1) "Struggles with the Continuum" by John Baez

[vba616]

This makes me think of:

https://en.wikipedia.org/wiki/Sonoluminescence

I would think that nothing in reality is infinite, but allegedly sound waves collapsing bubbles in a fluid can cause a very small amount of plasma to become hotter than the sun and emit light. Some controversial research claims it might even be possible to create atomic fusion this way.

[acchow]

The infinite implied speed is of course because the Euler equations are just a rough approximation of what is happening, right? Much like Newtonian physics was an approximation?

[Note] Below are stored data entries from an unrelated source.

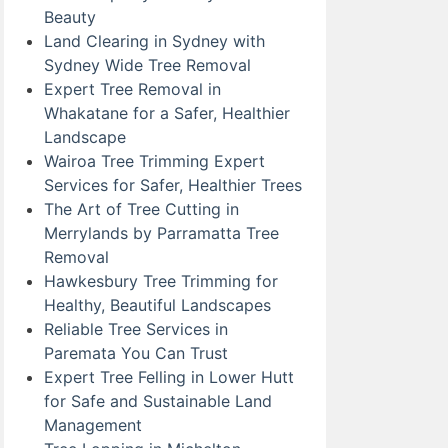
Beauty
Land Clearing in Sydney with
Sydney Wide Tree Removal
Expert Tree Removal in
Whakatane for a Safer, Healthier
Landscape
Wairoa Tree Trimming Expert
Services for Safer, Healthier Trees
The Art of Tree Cutting in
Merrylands by Parramatta Tree
Removal
Hawkesbury Tree Trimming for
Healthy, Beautiful Landscapes
Reliable Tree Services in
Paremata You Can Trust
Expert Tree Felling in Lower Hutt
for Safe and Sustainable Land
Management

There’s a real causality bound of the speed of light

[wwalker3]

If you use the theory of nonlinear partial differential equations to analyze the behavior of compressible materials, you can find what are called the "characteristic" speeds, which are the speeds that various types of waves propagate at.

Compressible materials tend two have two different characteristic speeds, one for sound waves and one for shock waves.

The speed of sound basically works out to speed = sqrt(stiffness / density). So as a material gets stiffer, the speed of sound goes up. An infinitely stiff (i.e. incompressible) material by implication would have an infinite speed of sound, though this can't happen in any real material.

Shock waves travel faster than sound, at a speed related to the pressure difference across the shock. The greater the pressure difference, the faster the shock travels. So if you had an infinite pressure difference, you could have an infinitely fast shock wave, but again this can't happen in the real world.

However, sound and shock speeds only apply to pressure waves in a material. Other influences like gravity and electromagnetism travel at the speed of light. So for example, if you're doing fluid dynamics for plasma, then you'll have a third characteristic speed, the speed of light, because of the charged nature of the material attracting and repelling itself.

There are also more exotic characteristics, like the speed of a propagating combustion front in a flammable material. But when you get to this level you're no longer just solving one simple set of differential equations.

[pencilguin]

I guess this answers why you can't just try it with liquid helium: even that isn't ideal enough.